En tiempos en que la geopolítica suele reducirse a cifras de comercio y balanzas de poder, vale la pena detenernos a pensar en algo más hondo: ¿_qué significa realmente el encuentro entre dos civilizaciones como China y América Latina_? La respuesta, creo, no está en los indicadores económicos, sino en *los lazos humanos que podemos construir*.
Un puente entre pueblos no se edifica con cemento, sino con cultura, educación, arte, gastronomía, ciencia y solidaridad. China, con su milenaria sabiduría, nos muestra la disciplina de la armonía y la resiliencia frente a la adversidad. América Latina, con su diversidad y creatividad, aporta sueños de *justicia, igualdad y dignidad*. Cuando estas fuerzas dialogan, no se trata de dependencia ni sometimiento, sino de reconocimiento mutuo: de asumir que el futuro puede ser compartido si se construye desde el respeto.
El mundo de hoy necesita más que tratados comerciales; relaciones internacionales que pongan a las personas en el centro, que den prioridad a la vida sobre la rentabilidad inmediata. *América Latina y China* tienen la oportunidad —y la responsabilidad— de mostrarle al planeta que otra diplomacia es posible: _una que se funda en la confianza, en el humanismo, en la convicción de que la cooperación no destruye, sino que cuida; que no arrasa, sino que siembra_.

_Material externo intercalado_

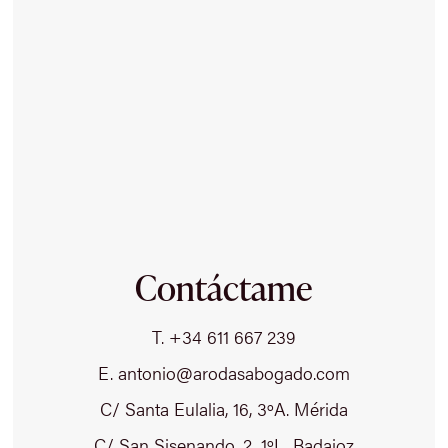
Contáctame
T. +34 611 667 239
E. antonio@arodasabogado.com
C/ Santa Eulalia, 16, 3ºA. Mérida
C/ San Sisenando, 2, 1ºL. Badajoz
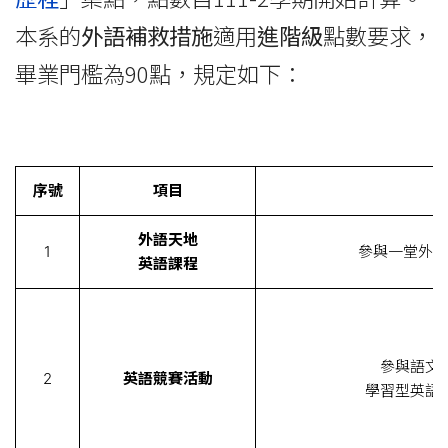
本系的
外語補救措施
適用
進階級
點數要求，
畢業門檻為90點，規定如下：
序號
項目
內
外語天地
1
參與一堂外語
英語課程
參與語文
2
英語競賽活動
學習型英語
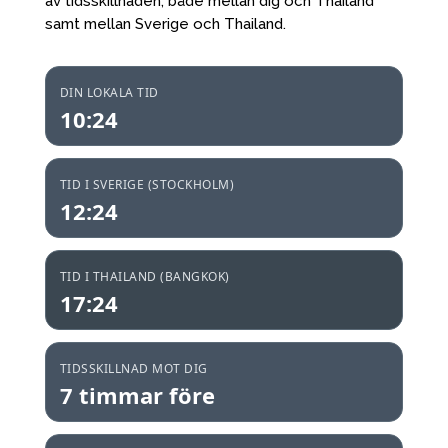
av tidsskillnaden, både mellan dig och Thailand
samt mellan Sverige och Thailand.
DIN LOKALA TID
10:24
TID I SVERIGE (STOCKHOLM)
12:24
TID I THAILAND (BANGKOK)
17:24
TIDSSKILLNAD MOT DIG
7 timmar före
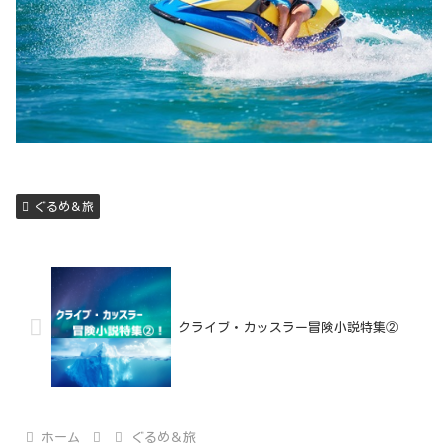
ぐるめ＆旅
クライブ・カッスラー冒険小説特集②
ホーム
ぐるめ＆旅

Este encuentro nos recuerda también nuestra propia historia. La de nuestros pueblos indígenas, casi extinguidos y tantas veces silenciados, cuya memoria merece ser contada con la misma dignidad que hoy se otorga a la epopeya de los vencedores. Porque ser revolucionario no debería ser un estigma, sino un símbolo de lucha por lo público, por lo colectivo, por lo que pertenece a todos.
China, con sus lecciones de dolor y de resistencia, nos muestra que la reconstrucción es posible. Supo levantarse de la guerra, firmar la paz, inmortalizar a sus líderes y poner la mirada en el bien común. Ese ejemplo nos inspira a pensar en nuestras propias tareas pendientes: cómo hacer de la mejora continua un hábito, cómo transformar el poder en una herramienta para servir y no para dominar, cómo convertir la cooperación en raíces que den frutos compartidos.
Más allá de los discursos oficiales, hay algo que ya hemos ganado: *la experiencia de compartir, de reconocernos en el otro*. Ese gesto simple y poderoso —estrechar la mano de un colega, intercambiar palabras con alguien de una cultura distinta, sentir que habitamos el mismo “cuartito azul” que es la Tierra— es, en sí mismo, un aprendizaje vital.
*Por eso, el reto es mantener vivos esos lazos*. No solo entre gobiernos, sino entre personas; no solo con acuerdos, sino con afectos. *Si somos capaces de cuidar esa hermandad*, de verla como un honor y no como un trámite, estaremos contribuyendo a lo más valioso: que nuestros países sean potencias, sí, pero no de dominación, sino de transformación y de vida.